William, c’est un peu une main de fer dans un gant de velours. Redoutable négociateur, militant affirmé, il bénéficie d’un capital sympathie grandissant. Rien que ces six derniers mois, il a évoqué publiquement sa dépression, il a demandé pardon pour l’esclavage en Jamaïque et a joué les vendeurs de journaux incognito pour The Big Issue, le magazine britannique des sans-abri. 

"Depuis que je suis venu ici avec ma mère, j'ai toujours voulu me battre pour les sans-abri. J'ai fait tout ce que j'ai pu pour accroître la visibilité des sans-abri et je veux faire plus", insiste-t-il dans une interview à la publication, évoquant sa visite du centre The Passage avec Lady Di en 1993. "J'aimerais avoir 21 ans à nouveau. 40 ans... Il faut que je me mette dans le bain", souligne-t-il dans le même entretien. Amateur de football et inconditionnel du club d’Aston Villa, ses gesticulations régulières en tribunes font sourire. Et rappellent celles de son petit dernier, âgé de 4 ans, lors du jubilé de platine.

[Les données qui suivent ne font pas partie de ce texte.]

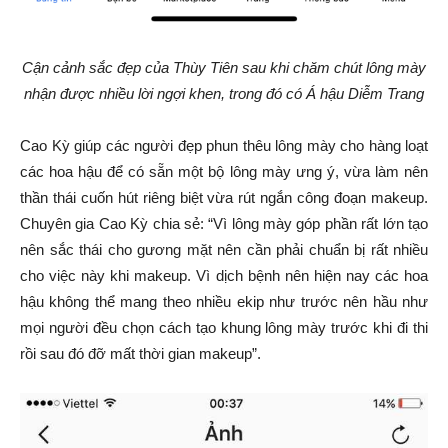
Cận cảnh sắc đẹp của Thùy Tiên sau khi chăm chút lông mày
nhận được nhiều lời ngợi khen, trong đó có Á hậu Diễm Trang
Cao Kỳ giúp các người đẹp phun thêu lông mày cho hàng loạt
các hoa hậu để có sẵn một bộ lông mày ưng ý, vừa làm nên
thần thái cuốn hút riêng biệt vừa rút ngắn công đoạn makeup.
Chuyên gia Cao Kỳ chia sẻ: “Vì lông mày góp phần rất lớn tạo
nên sắc thái cho gương mặt nên cần phải chuẩn bị rất nhiều
cho việc này khi makeup. Vì dịch bệnh nên hiện nay các hoa
hậu không thể mang theo nhiều ekip như trước nên hầu như
mọi người đều chọn cách tạo khung lông mày trước khi đi thi
rồi sau đó đỡ mất thời gian makeup”.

Il n’est d’ailleurs jamais aussi facile de s’identifier au prince William que lorsqu’il joue les papas poules avec George, Charlotte et Louis. Sur le papier, le petit-fils d’Elizabeth II a déjà tout du roi exemplaire, conscient de vivre dans une époque où la pérennité de la monarchie n'est pas garantie. "Je suis entre de bonnes mains", glissait Kate cette semaine à une femme lui assurant qu’elle ferait une très bonne princesse de Galles quand son beau-père Charles serait roi. La presse britannique avance que la famille pourrait très prochainement s'installer à Windsor, au plus près de la reine. En attendant de monter sur le trône, les Cambridge sont déjà adoubés par le star-système. Il se murmure même qu’ils seraient invités à la très select soirée d’anniversaire pour les 60 ans de Tom Cruise.